Aim of the task: Would you please copy each line below that includes the string "Save"?

Records from a data source:
********

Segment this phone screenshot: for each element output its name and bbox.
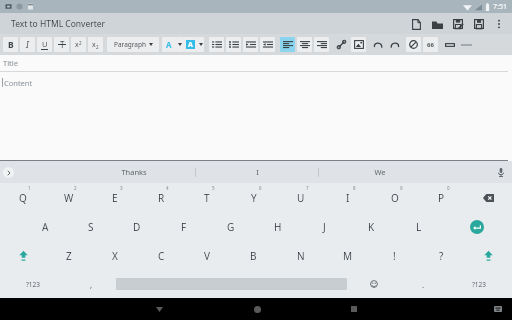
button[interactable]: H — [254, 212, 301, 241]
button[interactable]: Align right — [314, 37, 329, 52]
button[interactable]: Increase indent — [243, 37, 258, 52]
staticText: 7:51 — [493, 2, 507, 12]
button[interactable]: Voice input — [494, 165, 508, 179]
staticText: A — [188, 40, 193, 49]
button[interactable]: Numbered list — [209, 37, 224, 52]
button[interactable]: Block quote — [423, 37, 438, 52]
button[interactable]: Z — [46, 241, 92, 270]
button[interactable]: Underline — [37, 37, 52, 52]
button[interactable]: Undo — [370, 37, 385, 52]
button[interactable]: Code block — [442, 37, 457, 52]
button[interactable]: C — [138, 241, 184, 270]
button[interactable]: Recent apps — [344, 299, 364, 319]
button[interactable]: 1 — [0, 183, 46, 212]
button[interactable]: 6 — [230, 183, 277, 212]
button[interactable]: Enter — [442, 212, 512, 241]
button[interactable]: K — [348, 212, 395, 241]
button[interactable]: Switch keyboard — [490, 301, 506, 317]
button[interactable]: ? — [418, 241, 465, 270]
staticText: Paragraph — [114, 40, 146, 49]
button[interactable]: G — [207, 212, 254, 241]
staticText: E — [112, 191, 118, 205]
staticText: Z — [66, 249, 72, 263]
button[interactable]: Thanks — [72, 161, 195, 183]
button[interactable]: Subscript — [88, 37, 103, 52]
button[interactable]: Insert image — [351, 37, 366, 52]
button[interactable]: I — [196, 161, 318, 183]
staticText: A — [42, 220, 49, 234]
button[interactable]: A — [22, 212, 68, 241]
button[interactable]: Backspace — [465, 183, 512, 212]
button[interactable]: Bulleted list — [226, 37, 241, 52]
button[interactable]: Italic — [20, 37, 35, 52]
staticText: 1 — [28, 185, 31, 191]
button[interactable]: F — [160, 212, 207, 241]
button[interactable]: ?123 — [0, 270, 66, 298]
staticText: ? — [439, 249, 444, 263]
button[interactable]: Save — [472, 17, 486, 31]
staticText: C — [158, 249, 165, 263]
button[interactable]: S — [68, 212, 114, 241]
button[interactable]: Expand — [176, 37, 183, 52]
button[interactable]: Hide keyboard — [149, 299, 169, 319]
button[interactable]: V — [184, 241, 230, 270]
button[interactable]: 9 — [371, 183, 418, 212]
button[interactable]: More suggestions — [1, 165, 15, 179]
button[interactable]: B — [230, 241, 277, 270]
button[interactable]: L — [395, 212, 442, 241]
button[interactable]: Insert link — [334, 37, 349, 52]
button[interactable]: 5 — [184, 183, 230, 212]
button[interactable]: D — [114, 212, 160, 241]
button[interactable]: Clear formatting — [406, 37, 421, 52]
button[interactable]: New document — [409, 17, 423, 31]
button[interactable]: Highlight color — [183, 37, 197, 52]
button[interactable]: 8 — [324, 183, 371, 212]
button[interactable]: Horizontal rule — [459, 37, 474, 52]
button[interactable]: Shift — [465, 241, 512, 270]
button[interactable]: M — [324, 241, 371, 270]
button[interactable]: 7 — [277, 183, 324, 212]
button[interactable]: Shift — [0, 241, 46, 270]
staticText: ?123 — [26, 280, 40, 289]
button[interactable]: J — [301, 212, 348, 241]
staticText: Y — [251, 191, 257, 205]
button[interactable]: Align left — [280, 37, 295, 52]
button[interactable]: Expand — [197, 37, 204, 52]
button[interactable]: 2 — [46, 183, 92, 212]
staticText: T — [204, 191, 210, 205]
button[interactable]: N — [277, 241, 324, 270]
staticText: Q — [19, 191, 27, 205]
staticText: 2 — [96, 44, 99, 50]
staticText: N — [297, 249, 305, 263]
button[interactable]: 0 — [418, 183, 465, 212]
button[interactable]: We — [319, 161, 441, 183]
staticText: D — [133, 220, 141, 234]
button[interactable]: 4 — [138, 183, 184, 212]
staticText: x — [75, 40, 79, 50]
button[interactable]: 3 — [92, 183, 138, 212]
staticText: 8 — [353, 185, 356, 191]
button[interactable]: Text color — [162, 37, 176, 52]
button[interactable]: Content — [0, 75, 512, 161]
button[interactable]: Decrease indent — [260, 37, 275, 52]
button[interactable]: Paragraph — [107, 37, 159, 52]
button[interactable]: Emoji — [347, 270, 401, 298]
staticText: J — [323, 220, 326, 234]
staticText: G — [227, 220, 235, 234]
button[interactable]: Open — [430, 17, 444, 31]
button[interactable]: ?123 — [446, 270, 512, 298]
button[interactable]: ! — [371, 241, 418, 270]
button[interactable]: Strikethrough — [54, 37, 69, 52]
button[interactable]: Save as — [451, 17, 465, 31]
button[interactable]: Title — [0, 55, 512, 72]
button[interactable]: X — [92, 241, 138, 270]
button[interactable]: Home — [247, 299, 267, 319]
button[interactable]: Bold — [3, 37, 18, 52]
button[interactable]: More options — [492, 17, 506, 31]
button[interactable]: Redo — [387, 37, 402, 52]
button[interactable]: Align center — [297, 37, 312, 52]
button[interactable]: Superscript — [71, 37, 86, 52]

********

Response to this exercise:
button[interactable]: Save — [472, 17, 486, 31]
button[interactable]: Save as — [451, 17, 465, 31]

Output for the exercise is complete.